- Opening Delimiter -
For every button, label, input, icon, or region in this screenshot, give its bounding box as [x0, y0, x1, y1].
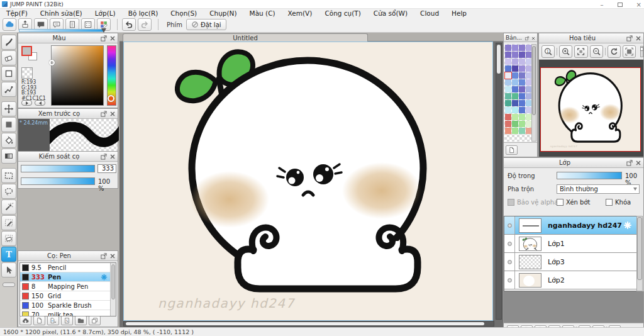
- menu-item[interactable]: Chỉnh sửa(E): [34, 9, 89, 17]
- reset-button[interactable]: Đặt lại: [186, 19, 226, 30]
- layer-list-scrollbar[interactable]: [636, 216, 643, 291]
- popup-icon[interactable]: [100, 153, 108, 160]
- palette-swatch[interactable]: [505, 93, 511, 99]
- popup-icon[interactable]: [100, 252, 108, 260]
- scrollbar-thumb[interactable]: [532, 46, 536, 115]
- layer-row[interactable]: nganhadayy hd247: [504, 216, 636, 235]
- palette-swatch[interactable]: [519, 79, 525, 86]
- palette-swatch[interactable]: [512, 72, 518, 79]
- reset-color-button[interactable]: [35, 100, 45, 106]
- scrollbar-thumb[interactable]: [126, 322, 484, 325]
- full-view-button[interactable]: [623, 45, 636, 58]
- close-icon[interactable]: [635, 35, 642, 42]
- gear-icon[interactable]: [623, 220, 633, 230]
- palette-swatch[interactable]: [505, 45, 511, 51]
- hue-indicator[interactable]: [108, 95, 114, 102]
- layer-opacity-slider[interactable]: [557, 172, 622, 179]
- palette-swatch[interactable]: [519, 59, 525, 65]
- checkbox-lock[interactable]: Khóa: [606, 199, 631, 206]
- fit-screen-button[interactable]: [574, 45, 587, 58]
- layer-visibility-toggle[interactable]: [504, 235, 515, 252]
- menu-item[interactable]: Cửa sổ(W): [367, 9, 414, 17]
- slider-marker[interactable]: [101, 28, 106, 33]
- palette-swatch[interactable]: [512, 114, 518, 120]
- palette-swatch[interactable]: [519, 128, 525, 134]
- transparent-color-swatch[interactable]: [21, 67, 33, 79]
- palette-swatch[interactable]: [512, 86, 518, 92]
- blend-mode-dropdown[interactable]: Bình thường: [557, 184, 640, 194]
- popup-icon[interactable]: [525, 35, 530, 40]
- palette-swatch[interactable]: [512, 107, 518, 113]
- zoom-in-button[interactable]: [559, 45, 572, 58]
- tool-select-eraser[interactable]: [1, 231, 16, 246]
- navigator-preview[interactable]: nganhadayy hd247: [540, 67, 641, 152]
- tool-move[interactable]: [1, 101, 16, 116]
- undo-button[interactable]: [122, 18, 136, 31]
- palette-scrollbar[interactable]: [531, 44, 536, 142]
- checkbox-icon[interactable]: [557, 199, 564, 206]
- popup-icon[interactable]: [100, 110, 108, 118]
- foreground-color-swatch[interactable]: [21, 46, 32, 56]
- tool-select-pen[interactable]: [1, 215, 16, 230]
- layer-visibility-toggle[interactable]: [504, 271, 515, 289]
- close-icon[interactable]: [109, 252, 116, 260]
- zoom-actual-button[interactable]: 1: [541, 45, 555, 58]
- close-icon[interactable]: [109, 35, 116, 42]
- tool-text[interactable]: T: [1, 247, 16, 262]
- tool-magic-wand[interactable]: [1, 199, 16, 215]
- checkbox-clipping[interactable]: Xén bớt: [557, 199, 590, 206]
- redo-button[interactable]: [138, 18, 152, 31]
- palette-swatch[interactable]: [505, 79, 511, 86]
- tool-object-select[interactable]: [1, 262, 16, 277]
- checkbox-protect-alpha[interactable]: Bảo vệ alpha: [508, 199, 558, 206]
- brush-size-value[interactable]: 333: [97, 164, 116, 173]
- palette-swatch[interactable]: [505, 121, 511, 127]
- scrollbar-thumb[interactable]: [111, 264, 115, 300]
- menu-item[interactable]: Lớp(L): [89, 9, 122, 17]
- brush-size-quick-slider[interactable]: [19, 29, 104, 32]
- palette-swatch[interactable]: [505, 65, 511, 72]
- menu-item[interactable]: Tệp(F): [0, 9, 34, 17]
- palette-swatch[interactable]: [512, 65, 518, 72]
- tool-bucket[interactable]: [1, 133, 16, 148]
- menu-item[interactable]: Bộ lọc(R): [122, 9, 165, 17]
- palette-swatch[interactable]: [512, 93, 518, 99]
- duplicate-brush-button[interactable]: [89, 316, 101, 325]
- new-brush-button[interactable]: [33, 316, 45, 325]
- brush-folder-button[interactable]: [75, 316, 87, 325]
- palette-swatch[interactable]: [519, 45, 525, 51]
- brush-opacity-slider[interactable]: [21, 177, 95, 185]
- palette-swatch[interactable]: [512, 128, 518, 134]
- hue-slider[interactable]: [107, 45, 116, 106]
- cloud-upload-button[interactable]: [19, 316, 31, 325]
- popup-icon[interactable]: [626, 159, 633, 167]
- palette-swatch[interactable]: [519, 93, 525, 99]
- close-icon[interactable]: [109, 110, 116, 118]
- palette-swatch[interactable]: [519, 100, 525, 106]
- brush-size-slider[interactable]: [21, 165, 95, 172]
- brush-row[interactable]: 150Grid: [20, 291, 116, 301]
- script-brush-button[interactable]: S: [61, 316, 73, 325]
- palette-swatch[interactable]: [512, 79, 518, 86]
- close-icon[interactable]: [531, 35, 536, 40]
- palette-swatch[interactable]: [505, 128, 511, 134]
- brush-row[interactable]: 9.5Pencil: [20, 263, 116, 272]
- palette-swatch[interactable]: [505, 114, 511, 120]
- palette-swatch[interactable]: [512, 59, 518, 65]
- palette-swatch[interactable]: [505, 100, 511, 106]
- tool-select-filled[interactable]: [1, 117, 16, 132]
- tool-lasso[interactable]: [1, 184, 16, 199]
- close-icon[interactable]: [635, 159, 642, 167]
- checkbox-icon[interactable]: [508, 199, 514, 206]
- brush-row[interactable]: 100Sparkle Brush: [20, 301, 116, 310]
- tool-column-slider[interactable]: [3, 283, 15, 287]
- palette-swatch[interactable]: [512, 45, 518, 51]
- menu-item[interactable]: Xem(V): [282, 9, 319, 17]
- new-palette-button[interactable]: [506, 145, 518, 155]
- close-icon[interactable]: [109, 153, 116, 160]
- palette-swatch[interactable]: [505, 72, 511, 79]
- palette-swatch[interactable]: [519, 121, 525, 127]
- checkbox-icon[interactable]: [606, 199, 613, 206]
- layer-row[interactable]: Lớp3: [504, 253, 636, 271]
- brush-row[interactable]: 333Pen: [20, 272, 116, 282]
- Closing Delimiter -
Reproduce every line of the material above that has the string "opacity".

- layer-opacity-slider[interactable]: [557, 172, 622, 179]
- brush-opacity-slider[interactable]: [21, 177, 95, 185]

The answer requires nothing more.